(Problem statement) Skip all pictures. Write out the data below from its first line through the line that contains "OF NORWAY SINCE 1908".

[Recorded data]
+ + +
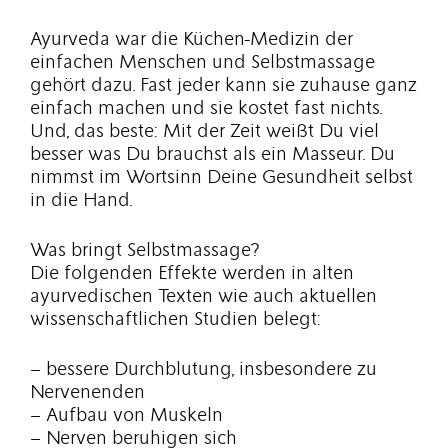
Ayurveda war die Küchen-Medizin der
einfachen Menschen und Selbstmassage
gehört dazu. Fast jeder kann sie zuhause ganz
einfach machen und sie kostet fast nichts.
Und, das beste: Mit der Zeit weißt Du viel
besser was Du brauchst als ein Masseur. Du
nimmst im Wortsinn Deine Gesundheit selbst
in die Hand.
Was bringt Selbstmassage?
Die folgenden Effekte werden in alten
ayurvedischen Texten wie auch aktuellen
wissenschaftlichen Studien belegt:
– bessere Durchblutung, insbesondere zu
Nervenenden
– Aufbau von Muskeln
– Nerven beruhigen sich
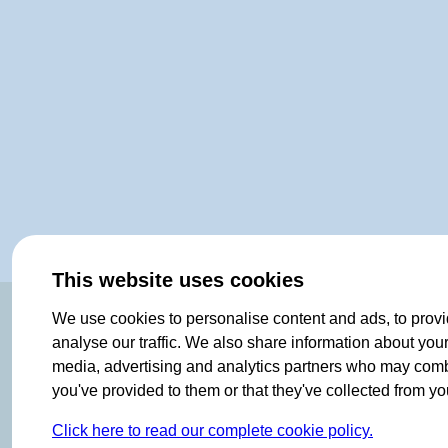
This website uses cookies
OF NORWAY SINCE 1908
We use cookies to personalise content and ads, to provi
analyse our traffic. We also share information about your 
media, advertising and analytics partners who may combin
you've provided to them or that they've collected from you
Click here to read our complete cookie policy.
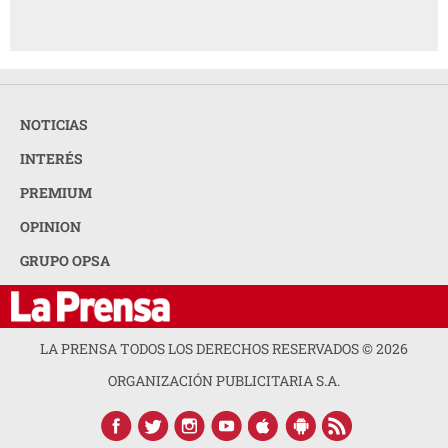
NOTICIAS
INTERÉS
PREMIUM
OPINION
GRUPO OPSA
LA PRENSA TODOS LOS DERECHOS RESERVADOS ©
2026
ORGANIZACIÓN PUBLICITARIA S.A.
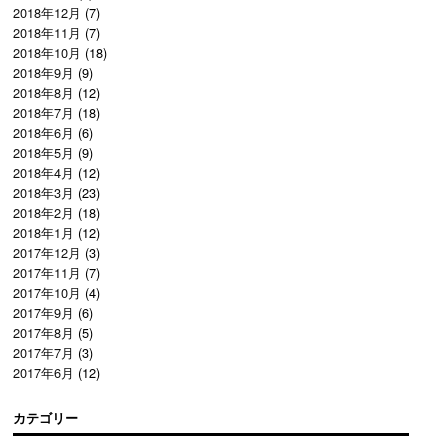
2018年12月
(7)
2018年11月
(7)
2018年10月
(18)
2018年9月
(9)
2018年8月
(12)
2018年7月
(18)
2018年6月
(6)
2018年5月
(9)
2018年4月
(12)
2018年3月
(23)
2018年2月
(18)
2018年1月
(12)
2017年12月
(3)
2017年11月
(7)
2017年10月
(4)
2017年9月
(6)
2017年8月
(5)
2017年7月
(3)
2017年6月
(12)
カテゴリー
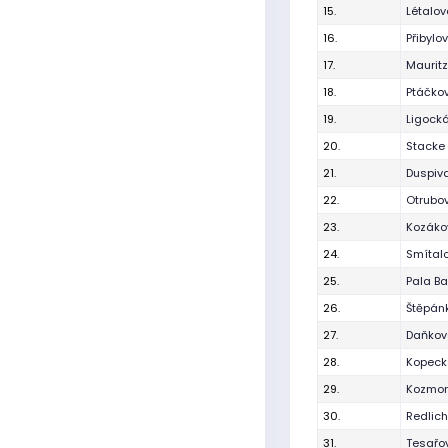
15.
Létalo
16.
Přibylo
17.
Maurit
18.
Ptáčkov
19.
Ligocká
20.
Stacke 
21.
Duspiv
22.
Otrubo
23.
Kozáko
24.
Smítal
25.
Pala Ba
26.
Štěpán
27.
Daňková
28.
Kopecká
29.
Kozmon
30.
Redlich
31.
Tesařo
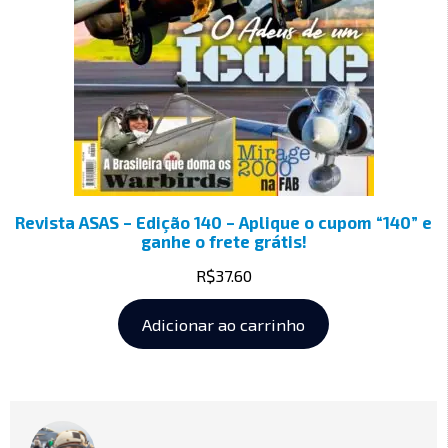
Revista ASAS – Edição 140 – Aplique o cupom “140” e
ganhe o frete grátis!
R$
37.60
Adicionar ao carrinho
+ + +
(Expected answer)
Ayurveda war die Küchen-Medizin der
einfachen Menschen und Selbstmassage
gehört dazu. Fast jeder kann sie zuhause ganz
einfach machen und sie kostet fast nichts.
Und, das beste: Mit der Zeit weißt Du viel
besser was Du brauchst als ein Masseur. Du
nimmst im Wortsinn Deine Gesundheit selbst
in die Hand.
Was bringt Selbstmassage?
Die folgenden Effekte werden in alten
ayurvedischen Texten wie auch aktuellen
wissenschaftlichen Studien belegt:
– bessere Durchblutung, insbesondere zu
Nervenenden
– Aufbau von Muskeln
– Nerven beruhigen sich
This website uses cookies
OF NORWAY SINCE 1908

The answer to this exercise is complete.